CONCLUSIONS AND FUTURE EXPANSIONS
The new version of TFBSshape has greatly increased the quantity and dimensionality of the available structural profiles in the database. The update includes the most recently released TF binding data from the motif databases, JASPAR 2020 (43) and UniPROBE (44), and incorporates the methylated TFBS sequences from the in vivo methylation database MeDReaders (39) and in vitro EpiSELEX-seq experiments (28). The original four shape features in the original version of TFBSshape (23) have been expanded to 14 features, which can be used, for example, to differentiate DNA binding specificities that are not apparent from nucleotide sequence alone. TFBSshape also introduces four shape features for methylated DNA that can be used to uncover mechanistic insights into the effect of methylation on local DNA structure in TF–DNA binding by comparing the structural profiles of unmethylated and methylated TFBSs. Moreover, the current version of TFBSshape provides new functions of mutation design and shape alignment. Finally, the new web interface provides an improved user experience through a modern web design with a Model–View–Controller architecture. In the future, it would be useful to include other types of DNA modification, such as 5-hydroxymethylcytosines or different methylated forms of bases (56–58), once the binding data and DNA shape prediction methods are available. The architecture of the current version of TFBSshape enables adding other TF motif databases such as UniBind (59) and MethMotif (60) and new TF–DNA binding profiles or new large-scale TF–DNA binding assays in the future.
Supplementary Material
ACKNOWLEDGEMENTS
A collaboration of the authors with Harmen Bussemaker on DNA methylation readout initiated some of the added functionalities of TFBSshape. The authors thank all current members of the Rohs laboratory for feedback and valuable input. The authors acknowledge Lin Yang and Tianyin Zhou for conceiving initial concepts of TFBSshape (23) and DNAshape (24), Satyanarayan Rao for participation in planning stages of the project, contributions to the shape alignment approach and development of methyl-DNAshape (37), and Jinsen Li for deriving the expanded set of 13 DNA shape features (25). The authors also thank Luigi Manna for administrating the server hosting TFBSshape, and Anthony Mathelier, Wyeth Wasserman and the JASPAR 2020 team (43) for providing data entries prior to their publication.
Notes
Present address: Beibei Xin, State Key Laboratory of Agrobiotechnology and National Maize Improvement Center, Department of Plant Genetics and Breeding, China Agricultural University, Beijing 100193, China.
SUPPLEMENTARY DATA
Supplementary Data are available at NAR Online.
FUNDING
National Institutes of Health [R01GM106056, R01HG003008 (in part), and R35GM130376 to R.R.]; the USC-Taiwan Postdoctoral Fellowship Program [to T.P.C.]; the Rose Hills Foundation [to N.M.]; the Human Frontier Science Program [RGP0021/2018 to R.R.]. Funding for open access charge: National Institutes of Health [R35GM130376].

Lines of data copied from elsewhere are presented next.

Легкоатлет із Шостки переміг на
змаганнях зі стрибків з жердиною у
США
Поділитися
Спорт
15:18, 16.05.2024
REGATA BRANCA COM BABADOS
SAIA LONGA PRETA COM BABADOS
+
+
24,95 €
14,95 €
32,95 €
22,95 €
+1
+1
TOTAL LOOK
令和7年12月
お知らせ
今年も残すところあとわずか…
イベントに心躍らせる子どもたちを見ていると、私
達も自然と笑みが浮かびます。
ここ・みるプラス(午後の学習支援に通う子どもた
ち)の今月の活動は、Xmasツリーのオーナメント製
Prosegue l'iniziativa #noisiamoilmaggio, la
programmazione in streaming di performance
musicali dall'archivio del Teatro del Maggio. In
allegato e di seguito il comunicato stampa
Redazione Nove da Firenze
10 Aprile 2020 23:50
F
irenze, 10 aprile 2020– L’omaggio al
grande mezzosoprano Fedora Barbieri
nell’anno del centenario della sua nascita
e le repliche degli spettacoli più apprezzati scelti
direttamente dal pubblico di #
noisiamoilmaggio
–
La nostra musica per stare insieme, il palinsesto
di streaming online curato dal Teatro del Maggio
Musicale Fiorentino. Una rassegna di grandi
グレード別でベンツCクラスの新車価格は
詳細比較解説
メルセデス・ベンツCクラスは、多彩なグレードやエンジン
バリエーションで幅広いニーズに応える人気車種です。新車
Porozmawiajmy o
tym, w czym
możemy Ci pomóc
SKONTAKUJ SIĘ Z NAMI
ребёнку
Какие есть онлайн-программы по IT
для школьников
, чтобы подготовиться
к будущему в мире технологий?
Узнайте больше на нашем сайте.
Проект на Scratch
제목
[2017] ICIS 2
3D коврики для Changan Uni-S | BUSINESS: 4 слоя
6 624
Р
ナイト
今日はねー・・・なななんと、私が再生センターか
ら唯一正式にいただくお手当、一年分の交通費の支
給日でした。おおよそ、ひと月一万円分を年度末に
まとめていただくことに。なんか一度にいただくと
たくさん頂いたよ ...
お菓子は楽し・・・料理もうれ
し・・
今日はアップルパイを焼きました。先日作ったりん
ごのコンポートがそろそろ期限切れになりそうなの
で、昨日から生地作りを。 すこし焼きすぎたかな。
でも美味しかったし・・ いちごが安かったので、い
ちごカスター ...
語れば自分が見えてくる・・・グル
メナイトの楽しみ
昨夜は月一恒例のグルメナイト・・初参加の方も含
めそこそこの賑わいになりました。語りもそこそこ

Conflict of interest statement. None declared.
REFERENCES
- 1. Stormo G.D. DNA binding sites: representation and discovery. Bioinformatics. 2000; 16:16–23. [DOI] [PubMed] [Google Scholar]
- 2. Stormo G.D. Modeling the specificity of protein–DNA interactions. Quant. Biol. 2013; 1:115–130. [DOI] [PMC free article] [PubMed] [Google Scholar]
- 3. Schneider T.D., Stephens R.M.. Sequence logos: a new way to display consensus sequences. Nucleic Acids Res. 1990; 18:6097–6100. [DOI] [PMC free article] [PubMed] [Google Scholar]
- 4. Crooks G.E., Hon G., Chandonia J.M., Brenner S.E.. WebLogo: a sequence logo generator. Genome Res. 2004; 14:1188–1190. [DOI] [PMC free article] [PubMed] [Google Scholar]
- 5. Benos P.V., Bulyk M.L., Stormo G.D.. Additivity in protein–DNA interactions: how good an approximation is it?. Nucleic Acids Res. 2002; 30:4442–4451. [DOI] [PMC free article] [PubMed] [Google Scholar]
- 6. Eggeling R., Roos T., Myllymaki P., Grosse I.. Inferring intra-motif dependencies of DNA binding sites from ChIP-seq data. BMC Bioinformatics. 2015; 16:375. [DOI] [PMC free article] [PubMed] [Google Scholar]
- 7. Sharon E., Lubliner S., Segal E.. A feature-based approach to modeling protein–DNA interactions. PLoS Comput. Biol. 2008; 4:e1000154. [DOI] [PMC free article] [PubMed] [Google Scholar]
- 8. Kahara J., Lahdesmaki H.. Evaluating a linear k-mer model for protein–DNA interactions using high-throughput SELEX data. BMC Bioinformatics. 2013; 14(Suppl. 10):S2. [DOI] [PMC free article] [PubMed] [Google Scholar]
- 9. Annala M., Laurila K., Lahdesmaki H., Nykter M.. A linear model for transcription factor binding affinity prediction in protein binding microarrays. PLoS One. 2011; 6:e20059. [DOI] [PMC free article] [PubMed] [Google Scholar]
- 10. Zhao Y., Ruan S., Pandey M., Stormo G.D.. Improved models for transcription factor binding site identification using nonindependent interactions. Genetics. 2012; 191:781–790. [DOI] [PMC free article] [PubMed] [Google Scholar]
- 11. Siddharthan R. Dinucleotide weight matrices for predicting transcription factor binding sites: generalizing the position weight matrix. PLoS One. 2010; 5:e9722. [DOI] [PMC free article] [PubMed] [Google Scholar]
- 12. Zhou T., Shen N., Yang L., Abe N., Horton J., Mann R.S., Bussemaker H.J., Gordân R., Rohs R.. Quantitative modeling of transcription factor binding specificities using DNA shape. Proc. Natl. Acad. Sci. U.S.A. 2015; 112:4654–4659. [DOI] [PMC free article] [PubMed] [Google Scholar]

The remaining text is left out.